-------- TASK INPUT

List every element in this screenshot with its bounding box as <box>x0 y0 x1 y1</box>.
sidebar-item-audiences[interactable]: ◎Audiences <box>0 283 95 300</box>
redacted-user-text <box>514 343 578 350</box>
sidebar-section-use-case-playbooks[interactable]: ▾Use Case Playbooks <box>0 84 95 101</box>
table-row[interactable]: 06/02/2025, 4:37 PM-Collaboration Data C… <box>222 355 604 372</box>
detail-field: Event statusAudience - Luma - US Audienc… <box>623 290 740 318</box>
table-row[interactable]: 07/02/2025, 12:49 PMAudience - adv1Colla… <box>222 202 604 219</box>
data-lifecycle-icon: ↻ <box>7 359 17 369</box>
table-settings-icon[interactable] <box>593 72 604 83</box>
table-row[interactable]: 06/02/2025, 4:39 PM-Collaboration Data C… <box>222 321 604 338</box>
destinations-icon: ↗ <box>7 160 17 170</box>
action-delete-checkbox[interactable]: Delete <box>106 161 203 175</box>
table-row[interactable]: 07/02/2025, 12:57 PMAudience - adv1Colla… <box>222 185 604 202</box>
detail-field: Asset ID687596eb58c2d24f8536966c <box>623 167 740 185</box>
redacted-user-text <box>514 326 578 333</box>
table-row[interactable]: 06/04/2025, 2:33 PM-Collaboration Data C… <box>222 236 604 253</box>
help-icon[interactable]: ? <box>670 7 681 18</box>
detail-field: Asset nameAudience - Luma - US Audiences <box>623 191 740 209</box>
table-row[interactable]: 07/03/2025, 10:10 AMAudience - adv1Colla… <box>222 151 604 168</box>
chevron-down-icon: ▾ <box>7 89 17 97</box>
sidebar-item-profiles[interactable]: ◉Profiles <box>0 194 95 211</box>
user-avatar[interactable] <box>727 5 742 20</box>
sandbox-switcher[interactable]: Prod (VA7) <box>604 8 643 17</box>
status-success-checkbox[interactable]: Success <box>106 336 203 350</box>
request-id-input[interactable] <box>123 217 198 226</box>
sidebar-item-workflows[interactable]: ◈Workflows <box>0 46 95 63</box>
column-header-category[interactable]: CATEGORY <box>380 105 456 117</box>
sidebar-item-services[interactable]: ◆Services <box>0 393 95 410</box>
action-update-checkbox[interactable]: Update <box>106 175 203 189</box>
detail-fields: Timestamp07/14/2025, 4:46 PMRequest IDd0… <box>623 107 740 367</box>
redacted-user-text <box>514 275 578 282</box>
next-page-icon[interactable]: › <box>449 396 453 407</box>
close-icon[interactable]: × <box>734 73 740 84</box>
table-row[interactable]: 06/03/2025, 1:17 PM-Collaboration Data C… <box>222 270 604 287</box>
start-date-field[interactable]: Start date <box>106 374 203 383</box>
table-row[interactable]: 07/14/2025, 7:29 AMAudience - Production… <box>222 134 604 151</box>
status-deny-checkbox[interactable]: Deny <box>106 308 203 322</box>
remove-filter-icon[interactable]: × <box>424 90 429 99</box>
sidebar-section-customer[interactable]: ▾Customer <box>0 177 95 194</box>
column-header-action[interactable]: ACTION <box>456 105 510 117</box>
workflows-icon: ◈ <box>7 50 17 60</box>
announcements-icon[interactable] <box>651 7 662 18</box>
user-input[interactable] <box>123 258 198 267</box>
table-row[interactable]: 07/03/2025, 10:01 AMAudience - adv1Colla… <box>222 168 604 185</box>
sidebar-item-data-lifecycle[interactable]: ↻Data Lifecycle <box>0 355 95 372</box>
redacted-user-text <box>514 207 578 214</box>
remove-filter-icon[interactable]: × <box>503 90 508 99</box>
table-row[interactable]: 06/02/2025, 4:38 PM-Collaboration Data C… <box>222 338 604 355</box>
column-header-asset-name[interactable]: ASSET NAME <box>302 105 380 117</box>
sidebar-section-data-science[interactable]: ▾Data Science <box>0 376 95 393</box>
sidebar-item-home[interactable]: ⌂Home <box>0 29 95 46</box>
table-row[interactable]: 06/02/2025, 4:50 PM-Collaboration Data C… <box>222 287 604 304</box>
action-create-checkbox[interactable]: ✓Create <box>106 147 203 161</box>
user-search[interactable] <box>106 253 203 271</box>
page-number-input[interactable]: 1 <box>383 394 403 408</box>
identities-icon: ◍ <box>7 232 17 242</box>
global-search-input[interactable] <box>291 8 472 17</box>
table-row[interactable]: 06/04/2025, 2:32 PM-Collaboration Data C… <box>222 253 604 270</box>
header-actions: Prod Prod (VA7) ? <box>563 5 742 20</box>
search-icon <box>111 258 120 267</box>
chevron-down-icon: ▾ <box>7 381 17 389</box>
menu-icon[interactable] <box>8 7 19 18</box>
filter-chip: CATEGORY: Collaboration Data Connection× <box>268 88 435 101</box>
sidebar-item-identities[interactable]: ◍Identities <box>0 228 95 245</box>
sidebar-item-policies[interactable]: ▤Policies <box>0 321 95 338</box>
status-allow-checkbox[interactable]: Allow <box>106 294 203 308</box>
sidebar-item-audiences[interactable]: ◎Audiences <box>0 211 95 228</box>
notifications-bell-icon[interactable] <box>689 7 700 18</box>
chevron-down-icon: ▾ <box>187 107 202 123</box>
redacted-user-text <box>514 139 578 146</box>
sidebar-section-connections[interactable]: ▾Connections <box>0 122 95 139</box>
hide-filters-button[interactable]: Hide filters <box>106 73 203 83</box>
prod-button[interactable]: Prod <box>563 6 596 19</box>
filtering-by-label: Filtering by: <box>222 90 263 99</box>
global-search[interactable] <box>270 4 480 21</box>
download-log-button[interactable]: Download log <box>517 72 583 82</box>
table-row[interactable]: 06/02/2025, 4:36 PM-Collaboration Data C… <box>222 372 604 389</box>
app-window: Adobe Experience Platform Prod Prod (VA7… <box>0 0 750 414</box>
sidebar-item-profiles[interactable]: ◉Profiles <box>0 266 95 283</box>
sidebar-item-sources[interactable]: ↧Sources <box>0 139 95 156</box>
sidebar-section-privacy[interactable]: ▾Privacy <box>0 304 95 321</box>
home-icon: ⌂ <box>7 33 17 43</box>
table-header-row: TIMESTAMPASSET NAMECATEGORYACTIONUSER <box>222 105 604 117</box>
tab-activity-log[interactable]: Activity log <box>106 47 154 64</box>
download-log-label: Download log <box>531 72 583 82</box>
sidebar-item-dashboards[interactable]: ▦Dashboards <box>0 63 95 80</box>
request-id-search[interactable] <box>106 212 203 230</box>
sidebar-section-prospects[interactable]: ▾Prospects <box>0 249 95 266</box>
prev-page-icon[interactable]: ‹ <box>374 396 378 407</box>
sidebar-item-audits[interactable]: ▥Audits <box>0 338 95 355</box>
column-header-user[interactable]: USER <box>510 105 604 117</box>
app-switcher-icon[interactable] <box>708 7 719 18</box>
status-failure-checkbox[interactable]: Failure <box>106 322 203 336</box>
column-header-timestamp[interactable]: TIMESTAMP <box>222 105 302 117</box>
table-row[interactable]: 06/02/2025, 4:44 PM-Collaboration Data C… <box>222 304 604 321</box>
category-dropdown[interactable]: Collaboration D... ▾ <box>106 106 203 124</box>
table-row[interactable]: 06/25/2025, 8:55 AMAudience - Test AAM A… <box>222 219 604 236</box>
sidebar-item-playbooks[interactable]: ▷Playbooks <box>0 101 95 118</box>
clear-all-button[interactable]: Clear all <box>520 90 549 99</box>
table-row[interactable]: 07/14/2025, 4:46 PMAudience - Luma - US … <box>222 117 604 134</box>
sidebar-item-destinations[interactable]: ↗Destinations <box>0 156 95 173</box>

----------------

#### [TASK TO COMPLETE]
Type out the whole listing above again, exactly as it stands.

#### [RESULT]
List every element in this screenshot with its bounding box as <box>x0 y0 x1 y1</box>.
sidebar-item-audiences[interactable]: ◎Audiences <box>0 283 95 300</box>
redacted-user-text <box>514 343 578 350</box>
sidebar-section-use-case-playbooks[interactable]: ▾Use Case Playbooks <box>0 84 95 101</box>
table-row[interactable]: 06/02/2025, 4:37 PM-Collaboration Data C… <box>222 355 604 372</box>
detail-field: Event statusAudience - Luma - US Audienc… <box>623 290 740 318</box>
table-row[interactable]: 07/02/2025, 12:49 PMAudience - adv1Colla… <box>222 202 604 219</box>
data-lifecycle-icon: ↻ <box>7 359 17 369</box>
table-settings-icon[interactable] <box>593 72 604 83</box>
table-row[interactable]: 06/02/2025, 4:39 PM-Collaboration Data C… <box>222 321 604 338</box>
destinations-icon: ↗ <box>7 160 17 170</box>
action-delete-checkbox[interactable]: Delete <box>106 161 203 175</box>
table-row[interactable]: 07/02/2025, 12:57 PMAudience - adv1Colla… <box>222 185 604 202</box>
detail-field: Asset ID687596eb58c2d24f8536966c <box>623 167 740 185</box>
redacted-user-text <box>514 326 578 333</box>
table-row[interactable]: 06/04/2025, 2:33 PM-Collaboration Data C… <box>222 236 604 253</box>
help-icon[interactable]: ? <box>670 7 681 18</box>
detail-field: Asset nameAudience - Luma - US Audiences <box>623 191 740 209</box>
table-row[interactable]: 07/03/2025, 10:10 AMAudience - adv1Colla… <box>222 151 604 168</box>
chevron-down-icon: ▾ <box>7 89 17 97</box>
sidebar-item-profiles[interactable]: ◉Profiles <box>0 194 95 211</box>
user-avatar[interactable] <box>727 5 742 20</box>
sandbox-switcher[interactable]: Prod (VA7) <box>604 8 643 17</box>
status-success-checkbox[interactable]: Success <box>106 336 203 350</box>
request-id-input[interactable] <box>123 217 198 226</box>
sidebar-item-workflows[interactable]: ◈Workflows <box>0 46 95 63</box>
column-header-category[interactable]: CATEGORY <box>380 105 456 117</box>
sidebar-item-services[interactable]: ◆Services <box>0 393 95 410</box>
action-update-checkbox[interactable]: Update <box>106 175 203 189</box>
detail-fields: Timestamp07/14/2025, 4:46 PMRequest IDd0… <box>623 107 740 367</box>
redacted-user-text <box>514 275 578 282</box>
next-page-icon[interactable]: › <box>449 396 453 407</box>
close-icon[interactable]: × <box>734 73 740 84</box>
table-row[interactable]: 06/03/2025, 1:17 PM-Collaboration Data C… <box>222 270 604 287</box>
start-date-field[interactable]: Start date <box>106 374 203 383</box>
table-row[interactable]: 07/14/2025, 7:29 AMAudience - Production… <box>222 134 604 151</box>
status-deny-checkbox[interactable]: Deny <box>106 308 203 322</box>
remove-filter-icon[interactable]: × <box>424 90 429 99</box>
sidebar-section-customer[interactable]: ▾Customer <box>0 177 95 194</box>
column-header-action[interactable]: ACTION <box>456 105 510 117</box>
workflows-icon: ◈ <box>7 50 17 60</box>
announcements-icon[interactable] <box>651 7 662 18</box>
user-input[interactable] <box>123 258 198 267</box>
table-row[interactable]: 07/03/2025, 10:01 AMAudience - adv1Colla… <box>222 168 604 185</box>
sidebar-item-data-lifecycle[interactable]: ↻Data Lifecycle <box>0 355 95 372</box>
redacted-user-text <box>514 207 578 214</box>
remove-filter-icon[interactable]: × <box>503 90 508 99</box>
table-row[interactable]: 06/02/2025, 4:38 PM-Collaboration Data C… <box>222 338 604 355</box>
column-header-asset-name[interactable]: ASSET NAME <box>302 105 380 117</box>
sidebar-section-data-science[interactable]: ▾Data Science <box>0 376 95 393</box>
sidebar-item-home[interactable]: ⌂Home <box>0 29 95 46</box>
table-row[interactable]: 06/02/2025, 4:50 PM-Collaboration Data C… <box>222 287 604 304</box>
action-create-checkbox[interactable]: ✓Create <box>106 147 203 161</box>
user-search[interactable] <box>106 253 203 271</box>
page-number-input[interactable]: 1 <box>383 394 403 408</box>
identities-icon: ◍ <box>7 232 17 242</box>
global-search-input[interactable] <box>291 8 472 17</box>
table-row[interactable]: 06/04/2025, 2:32 PM-Collaboration Data C… <box>222 253 604 270</box>
header-actions: Prod Prod (VA7) ? <box>563 5 742 20</box>
search-icon <box>111 258 120 267</box>
chevron-down-icon: ▾ <box>7 381 17 389</box>
menu-icon[interactable] <box>8 7 19 18</box>
filter-chip: CATEGORY: Collaboration Data Connection× <box>268 88 435 101</box>
sidebar-item-identities[interactable]: ◍Identities <box>0 228 95 245</box>
sidebar-item-policies[interactable]: ▤Policies <box>0 321 95 338</box>
status-allow-checkbox[interactable]: Allow <box>106 294 203 308</box>
sidebar-item-audiences[interactable]: ◎Audiences <box>0 211 95 228</box>
notifications-bell-icon[interactable] <box>689 7 700 18</box>
chevron-down-icon: ▾ <box>187 107 202 123</box>
redacted-user-text <box>514 139 578 146</box>
sidebar-section-connections[interactable]: ▾Connections <box>0 122 95 139</box>
hide-filters-button[interactable]: Hide filters <box>106 73 203 83</box>
prod-button[interactable]: Prod <box>563 6 596 19</box>
filtering-by-label: Filtering by: <box>222 90 263 99</box>
global-search[interactable] <box>270 4 480 21</box>
download-log-button[interactable]: Download log <box>517 72 583 82</box>
table-row[interactable]: 06/02/2025, 4:36 PM-Collaboration Data C… <box>222 372 604 389</box>
app-window: Adobe Experience Platform Prod Prod (VA7… <box>0 0 750 414</box>
sidebar-item-profiles[interactable]: ◉Profiles <box>0 266 95 283</box>
sidebar-item-sources[interactable]: ↧Sources <box>0 139 95 156</box>
sidebar-section-privacy[interactable]: ▾Privacy <box>0 304 95 321</box>
home-icon: ⌂ <box>7 33 17 43</box>
table-header-row: TIMESTAMPASSET NAMECATEGORYACTIONUSER <box>222 105 604 117</box>
tab-activity-log[interactable]: Activity log <box>106 47 154 64</box>
download-log-label: Download log <box>531 72 583 82</box>
sidebar-item-dashboards[interactable]: ▦Dashboards <box>0 63 95 80</box>
request-id-search[interactable] <box>106 212 203 230</box>
sidebar-section-prospects[interactable]: ▾Prospects <box>0 249 95 266</box>
prev-page-icon[interactable]: ‹ <box>374 396 378 407</box>
sidebar-item-audits[interactable]: ▥Audits <box>0 338 95 355</box>
column-header-user[interactable]: USER <box>510 105 604 117</box>
app-switcher-icon[interactable] <box>708 7 719 18</box>
status-failure-checkbox[interactable]: Failure <box>106 322 203 336</box>
column-header-timestamp[interactable]: TIMESTAMP <box>222 105 302 117</box>
table-row[interactable]: 06/02/2025, 4:44 PM-Collaboration Data C… <box>222 304 604 321</box>
category-dropdown[interactable]: Collaboration D... ▾ <box>106 106 203 124</box>
table-row[interactable]: 06/25/2025, 8:55 AMAudience - Test AAM A… <box>222 219 604 236</box>
sidebar-item-playbooks[interactable]: ▷Playbooks <box>0 101 95 118</box>
clear-all-button[interactable]: Clear all <box>520 90 549 99</box>
table-row[interactable]: 07/14/2025, 4:46 PMAudience - Luma - US … <box>222 117 604 134</box>
sidebar-item-destinations[interactable]: ↗Destinations <box>0 156 95 173</box>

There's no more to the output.